Fri, June 24
Yoga at lunch
Yeah, I’m supposed to run 30 – 40 minutes on Friday, but I’ve found that my long runs on Saturday are better if I don’t so so be it! But, nothing is not an option – so enter yoga, class number three of the week!
Have I mentioned how much I love yoga? It is just so many layers of awesome. The Friday instructor is amazing. She brings so much energy to the class, but also makes it a challenge and encourages us to do the poses the right way, but also safely.
Today I experienced my first time with the yoga “om” sound. Towards the beginning of the class, with our hands to heart center we were to set our prayer intention. Then she said “we will say one om all together”. I did not say it as I wasn’t sure what I was supposed to do, but entire room erupted in the “om” sound for about 15-20 seconds.
So I had to look it up…
According to Swami Sivananda Saraswati…”Om is the basis of all sounds. Om consists of three letters, A, U and M. A, U, M cover the whole range of sound vibrations. The larynx and the palate are the sounding boards. When you pronounce A, no part of the tongue or palate is touched. When you pronounce U, the sound rolls from the very root to the end of the sounding-board of the mouth. M is the last sound which is produced by closing the two lips. Therefore, all sounds are centred in Om.”
And Sherry Roberts writes: “The crowds at Woodstock I chanted it in hopes the world would give peace a chance. Paramahansa Yogananda called it “the vibration of the Cosmic Motor.” The great father of yoga, Patanjali, advised using it to overcome the obstacles and distractions in life — all those stones in the path of enlightenment.
Aum (or as Westerners like to spell it: om) is a vital part of the science of yoga. It’s a tool, a phenomenon, a mystery. To many people, aum is just a word chanted in meditation or as a closing prayer in yoga practice. However, translator and Bhagavad Gita scholar Barbara Stoler Miller notes that “according to the ancient Indian traditions preserved in the Upanishads, all speech and thought are derived from one sound aum. It expresses the ultimate reality.”
Aum is considered the all-connecting sound of the universe — one word interpreted as having three sounds representing creation, preservation, and destruction.

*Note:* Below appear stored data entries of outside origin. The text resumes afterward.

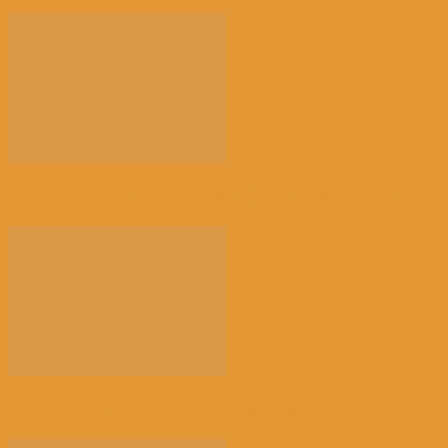
日本政府决定全面解除疫情紧急状态丨国际热点速递
德国社民党赢得大选丨国际热点速递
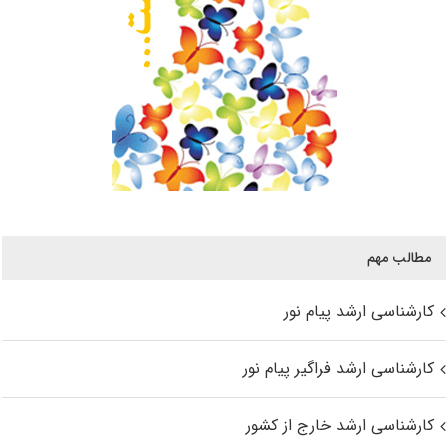
مطالب مهم
کارشناسی ارشد پیام نور
کارشناسی ارشد فراگیر پیام نور
کارشناسی ارشد خارج از کشور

Yoga teacher B.K.S. Iyengar devotes nearly two pages in his book, Light on Yoga, to the various meanings of aum. “The letter A symbolizes the conscious or waking state,” Iyengar says, “the letter U the dream state, and the letter M the dreamless sleep state of the mind and spirit.” The entire symbol, Iyengar says, stands for the”realization of man’s divinity within himself.”

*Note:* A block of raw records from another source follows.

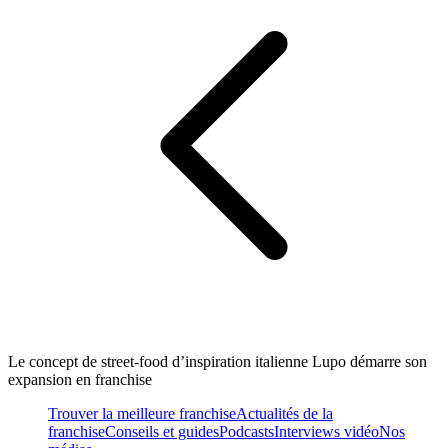
Le concept de street-food d’inspiration italienne Lupo démarre son
expansion en franchise
Trouver la meilleure franchise
Actualités de la
franchise
Conseils et guides
Podcasts
Interviews vidéo
Nos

Aum became the sacred word hum of the Tibetans, amin of the Moslems, and amen of the Egyptians, Greeks, Romans, and Christians. Amen in Hebrew means “sure, faithful.”
Paramahansa Yogananda writes of the aum as the “Word” of the Bible, as the Holy Spirit. In the Christian Bible, Sat-Tat-Aum is spoken of as the Father, Son, and Holy Ghost. According to Yogananda, all aspiring yogis seek to commune with aum and understand it. “Audible utterance of aum produces a sense of sacredness…however, real understanding of aum is obtained only by hearing it internally and then becoming one with it in all creation.”
I especially like the bolded part that talks about how different cultures and religions have embraced the word. There seems to be some Truth that comes from that. Very cool.